C’est parce que la langue est incapable d’aller au-delà d’elle-même qu’elle ne peut tout dire. Car il reste toujours un reste, un impensé de la pensée qui ne passe pas le langage, un inadéquat à la forme du dit. Un rien, un presque rien qui reste, tenace, un effet de surface sur l’écume des mots, que les mots suivent à la trace sans jamais le rejoindre -ce petit rien qui fait penser, qui nous attire, nous étreint et nous fascine. Et derrière ce petit rien, la pensée s’inquiète, qui voit et qui court au-delà des règles formelles de la langue. Et dans ce petit rien qui reste, la pensée trouve refuge dans la poésie, inquiète du péril en sa demeure, mais du plus grand péril croît ce qui sauve. L’infini turbulant sur l’horizon lointain inquiète la forme, transgresse la règle, délie le langage de son assurance qui délire son lieu. Péril en la demeure lorsque divergent les séries de raison. Sublime. Sublime où trouve comme à sa source, le divin son lieu. Informe encore dans l’inquiétude du sublime. Sans forme déjà à l’époque moderne du nihilisme. Mais quand les mythologies s’effondrent c’est dans la poésie que trouve refuge le divin petit rien. Car le poème est délire de la forme, sublime de la langue qui s’ensorcelle au-delà d’elle-même. Habîter en poète, le poème invente des formes d’habitations pour les transhumances de la pensée sur l’horizon déchiré par l’attention portée à ce presque rien qui reste. Quelque chose comme l’être.

Le bleu est la couleur de la science-même. Qu’éveille le bleu à celui qui le dit tel qu’à l’éveil le bleu en soit dit ? Quelle langue porte le bleu à sa bleuité au-delà de la langue ? Sur ce terrain s’affrontent l’empire de la science et le désert du poème. Le bleu est-il plus présent dans l’invisibilité non-bleuté tel que la science prétend le dire à partir de la longueur d’onde du bleu, ou bien dans le délire poétique du spectre, de ce bleu si bleu dont parle Claudel, qu’il n’y a que le rouge du sang qui soit plus rouge encore ?
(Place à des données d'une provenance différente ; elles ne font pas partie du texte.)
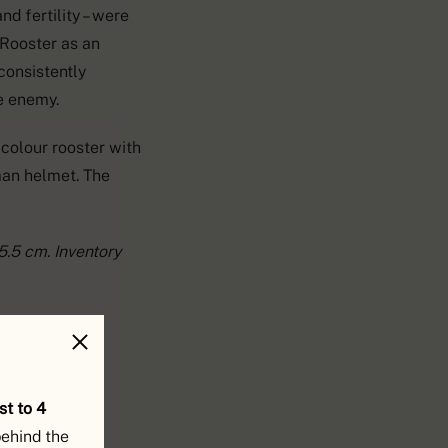
nd fertility – were
e Rooster as an
consistently
he enemy.
icolour rooster with
man helmet. The
5.5 cm. Inventory
st to 4
behind the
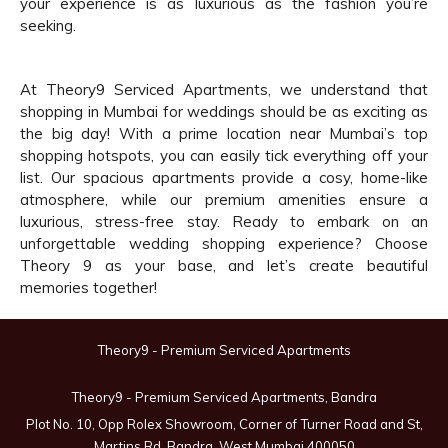
your experience is as luxurious as the fashion you’re
seeking.
At Theory9 Serviced Apartments, we understand that
shopping in Mumbai for weddings should be as exciting as
the big day! With a prime location near Mumbai’s top
shopping hotspots, you can easily tick everything off your
list. Our spacious apartments provide a cosy, home-like
atmosphere, while our premium amenities ensure a
luxurious, stress-free stay. Ready to embark on an
unforgettable wedding shopping experience? Choose
Theory 9 as your base, and let’s create beautiful
memories together!
Theory9 - Premium Serviced Apartments
Theory9 - Premium Serviced Apartments, Bandra
Plot No. 10, Opp Rolex Showroom, Corner of Turner Road and St,
Martins Rd, Bandra, West Mumbai 400050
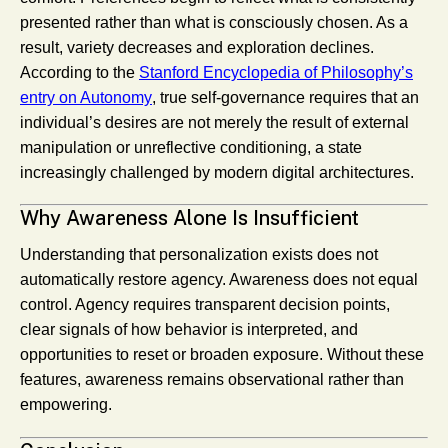
presented rather than what is consciously chosen. As a
result, variety decreases and exploration declines.
According to the
Stanford Encyclopedia of Philosophy’s
entry on Autonomy
, true self-governance requires that an
individual’s desires are not merely the result of external
manipulation or unreflective conditioning, a state
increasingly challenged by modern digital architectures.
Why Awareness Alone Is Insufficient
Understanding that personalization exists does not
automatically restore agency. Awareness does not equal
control. Agency requires transparent decision points,
clear signals of how behavior is interpreted, and
opportunities to reset or broaden exposure. Without these
features, awareness remains observational rather than
empowering.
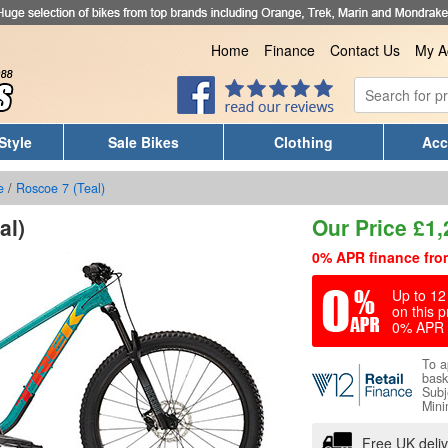
Home
Finance
Contact Us
My A
Style
Sale Bikes
Clothing
Acc
e
/
Roscoe 7 (Teal)
al)
Our Price
£
1,
0% APR finance fro
Up to 12 
on this p
0% APR 
To a
bask
Subj
Mini
Free UK deli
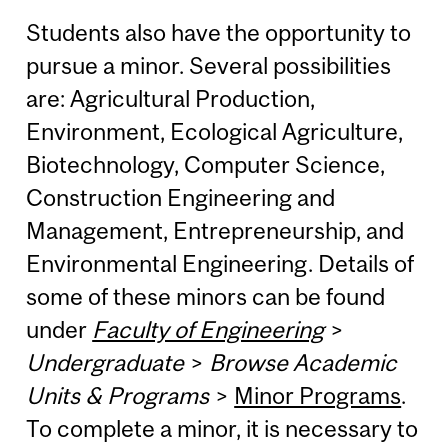
Students also have the opportunity to
pursue a minor. Several possibilities
are: Agricultural Production,
Environment, Ecological Agriculture,
Biotechnology, Computer Science,
Construction Engineering and
Management, Entrepreneurship, and
Environmental Engineering. Details of
some of these minors can be found
under
Faculty of Engineering
>
Undergraduate
>
Browse Academic
Units & Programs
>
Minor Programs
.
To complete a minor, it is necessary to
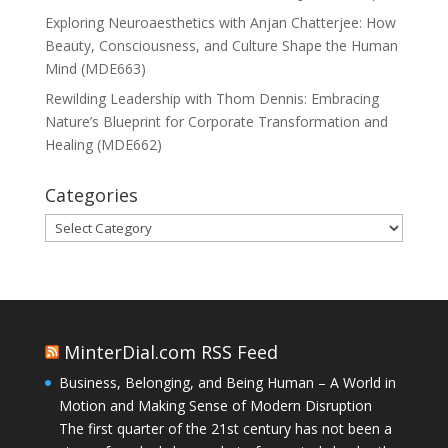
Exploring Neuroaesthetics with Anjan Chatterjee: How
Beauty, Consciousness, and Culture Shape the Human
Mind (MDE663)
Rewilding Leadership with Thom Dennis: Embracing
Nature’s Blueprint for Corporate Transformation and
Healing (MDE662)
Categories
Categories
MinterDial.com RSS Feed
Business, Belonging, and Being Human – A World in
Motion and Making Sense of Modern Disruption
The first quarter of the 21st century has not been a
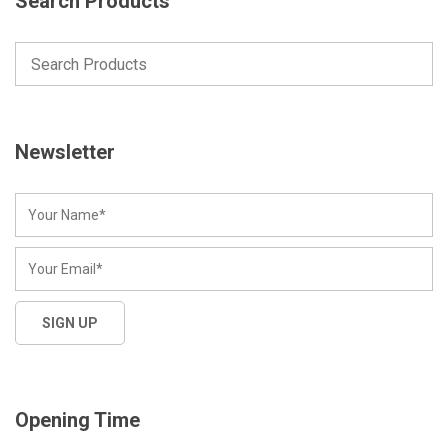
Search Products
Newsletter
Opening Time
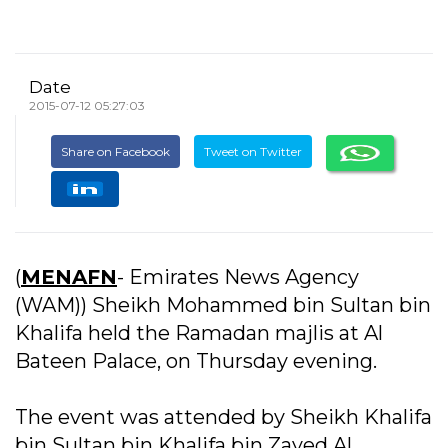
Date
2015-07-12 05:27:03
Share on Facebook
Tweet on Twitter
(
MENAFN
- Emirates News Agency
(WAM)) Sheikh Mohammed bin Sultan bin
Khalifa held the Ramadan majlis at Al
Bateen Palace, on Thursday evening.
The event was attended by Sheikh Khalifa
bin Sultan bin Khalifa bin Zayed Al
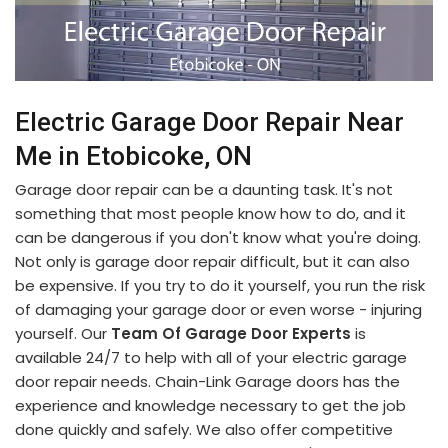
Electric Garage Door Repair Near
Me in Etobicoke, ON
Garage door repair can be a daunting task. It's not
something that most people know how to do, and it
can be dangerous if you don't know what you're doing.
Not only is garage door repair difficult, but it can also
be expensive. If you try to do it yourself, you run the risk
of damaging your garage door or even worse - injuring
yourself. Our
Team Of Garage Door Experts
is
available 24/7 to help with all of your electric garage
door repair needs. Chain-Link Garage doors has the
experience and knowledge necessary to get the job
done quickly and safely. We also offer competitive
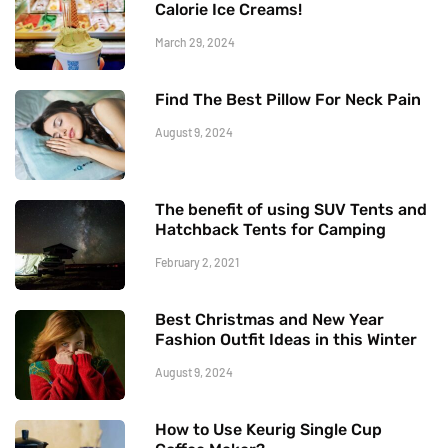
Calorie Ice Creams!
March 29, 2024
Find The Best Pillow For Neck Pain
August 9, 2024
The benefit of using SUV Tents and
Hatchback Tents for Camping
February 2, 2021
Best Christmas and New Year
Fashion Outfit Ideas in this Winter
August 9, 2024
How to Use Keurig Single Cup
La science ne prétend pas aller au coeur des choses. La science comme tout langage ne nous dit rien des choses. Elle traduit le comportement des étants avant d’en chercher l’être. La science ne pense pas, lorsque penser consiste à dépasser l’étant vers l’être, le non-étant. La science est pensée de survol disait Merleau-Ponty. Elle est arraisonnement, mise à disposition de l’étant afin d’en tirer le meilleur et le plus grand profit, le plus d’effet possible. La science écrit l’arbre dans sa langue en vue de la locomotive à vapeur, jamais en vue de l’arbre lui-même. Le poète écrit l’arbre pour lui-même dans sa stance. Et l’arbre arbrifie le poème, infuse sa sève dans la structure de la langue qui en elle-même devient arbre.